======== Data extracts ========

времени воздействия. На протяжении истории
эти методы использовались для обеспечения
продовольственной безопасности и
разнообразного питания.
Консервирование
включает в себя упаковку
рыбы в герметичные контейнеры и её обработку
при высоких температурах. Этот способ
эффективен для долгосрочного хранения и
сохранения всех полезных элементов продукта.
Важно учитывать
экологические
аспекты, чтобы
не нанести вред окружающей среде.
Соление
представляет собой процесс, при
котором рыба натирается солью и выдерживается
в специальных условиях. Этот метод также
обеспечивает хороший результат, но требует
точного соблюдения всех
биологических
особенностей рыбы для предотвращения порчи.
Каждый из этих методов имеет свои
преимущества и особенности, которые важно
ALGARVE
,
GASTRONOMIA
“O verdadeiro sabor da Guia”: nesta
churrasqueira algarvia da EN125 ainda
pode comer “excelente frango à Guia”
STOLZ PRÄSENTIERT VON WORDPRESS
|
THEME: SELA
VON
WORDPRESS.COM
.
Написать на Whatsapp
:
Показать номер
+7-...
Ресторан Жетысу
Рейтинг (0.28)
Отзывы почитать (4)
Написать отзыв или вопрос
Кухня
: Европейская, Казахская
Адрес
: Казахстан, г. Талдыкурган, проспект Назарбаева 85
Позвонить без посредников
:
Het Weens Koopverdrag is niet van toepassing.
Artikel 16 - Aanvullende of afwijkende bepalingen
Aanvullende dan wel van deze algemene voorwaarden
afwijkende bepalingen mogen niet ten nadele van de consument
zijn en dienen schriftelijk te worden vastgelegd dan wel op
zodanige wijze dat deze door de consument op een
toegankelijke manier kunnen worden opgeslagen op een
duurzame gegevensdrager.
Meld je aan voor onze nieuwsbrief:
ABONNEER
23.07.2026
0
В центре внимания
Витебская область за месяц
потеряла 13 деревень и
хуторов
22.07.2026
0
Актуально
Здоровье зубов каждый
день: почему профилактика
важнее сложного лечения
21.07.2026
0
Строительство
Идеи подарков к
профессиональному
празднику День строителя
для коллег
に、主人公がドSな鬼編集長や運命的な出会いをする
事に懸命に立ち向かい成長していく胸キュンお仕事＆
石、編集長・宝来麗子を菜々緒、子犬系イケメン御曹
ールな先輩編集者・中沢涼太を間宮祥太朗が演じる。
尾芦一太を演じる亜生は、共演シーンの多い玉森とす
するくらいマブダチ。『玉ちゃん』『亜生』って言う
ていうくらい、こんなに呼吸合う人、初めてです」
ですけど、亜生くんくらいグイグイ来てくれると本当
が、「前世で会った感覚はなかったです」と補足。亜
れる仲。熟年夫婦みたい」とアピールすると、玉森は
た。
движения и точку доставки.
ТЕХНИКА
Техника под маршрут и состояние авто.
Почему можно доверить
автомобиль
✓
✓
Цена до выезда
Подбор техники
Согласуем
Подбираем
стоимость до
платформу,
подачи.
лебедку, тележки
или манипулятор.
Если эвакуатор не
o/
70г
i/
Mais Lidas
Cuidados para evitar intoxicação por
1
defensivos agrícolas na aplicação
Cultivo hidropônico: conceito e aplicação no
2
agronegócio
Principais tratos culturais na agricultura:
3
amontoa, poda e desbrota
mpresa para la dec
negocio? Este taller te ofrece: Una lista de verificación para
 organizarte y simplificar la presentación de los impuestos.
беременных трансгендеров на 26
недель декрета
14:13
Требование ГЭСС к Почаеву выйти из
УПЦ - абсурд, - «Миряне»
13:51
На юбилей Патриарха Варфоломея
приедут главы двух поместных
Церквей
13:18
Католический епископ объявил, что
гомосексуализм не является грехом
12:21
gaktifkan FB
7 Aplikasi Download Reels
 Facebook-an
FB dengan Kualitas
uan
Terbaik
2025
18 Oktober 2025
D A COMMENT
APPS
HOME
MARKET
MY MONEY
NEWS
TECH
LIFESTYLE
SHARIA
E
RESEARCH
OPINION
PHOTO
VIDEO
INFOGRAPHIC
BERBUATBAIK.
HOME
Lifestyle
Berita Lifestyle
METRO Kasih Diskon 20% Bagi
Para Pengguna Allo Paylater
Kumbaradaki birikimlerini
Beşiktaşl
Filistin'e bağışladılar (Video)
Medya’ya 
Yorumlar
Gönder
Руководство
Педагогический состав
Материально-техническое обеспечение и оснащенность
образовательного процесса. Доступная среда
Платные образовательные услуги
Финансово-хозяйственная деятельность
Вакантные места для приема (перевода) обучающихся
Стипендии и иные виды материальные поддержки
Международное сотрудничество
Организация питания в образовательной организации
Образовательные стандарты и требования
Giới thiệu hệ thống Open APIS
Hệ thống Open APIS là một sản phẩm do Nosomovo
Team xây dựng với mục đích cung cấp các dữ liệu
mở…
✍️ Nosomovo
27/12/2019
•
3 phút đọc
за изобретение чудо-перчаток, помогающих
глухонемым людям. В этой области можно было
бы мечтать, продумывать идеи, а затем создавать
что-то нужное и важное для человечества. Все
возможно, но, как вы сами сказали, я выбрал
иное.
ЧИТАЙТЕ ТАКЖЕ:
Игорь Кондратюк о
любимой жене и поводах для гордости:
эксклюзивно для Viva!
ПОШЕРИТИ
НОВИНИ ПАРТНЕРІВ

========

**Task item:** Above this instruction are the records; retype exactly the lines from the one containing "включает в себя упаковку" up to and including the one containing "Каждый из этих методов имеет свои".

**Reply to the task:**
включает в себя упаковку
рыбы в герметичные контейнеры и её обработку
при высоких температурах. Этот способ
эффективен для долгосрочного хранения и
сохранения всех полезных элементов продукта.
Важно учитывать
экологические
аспекты, чтобы
не нанести вред окружающей среде.
Соление
представляет собой процесс, при
котором рыба натирается солью и выдерживается
в специальных условиях. Этот метод также
обеспечивает хороший результат, но требует
точного соблюдения всех
биологических
особенностей рыбы для предотвращения порчи.
Каждый из этих методов имеет свои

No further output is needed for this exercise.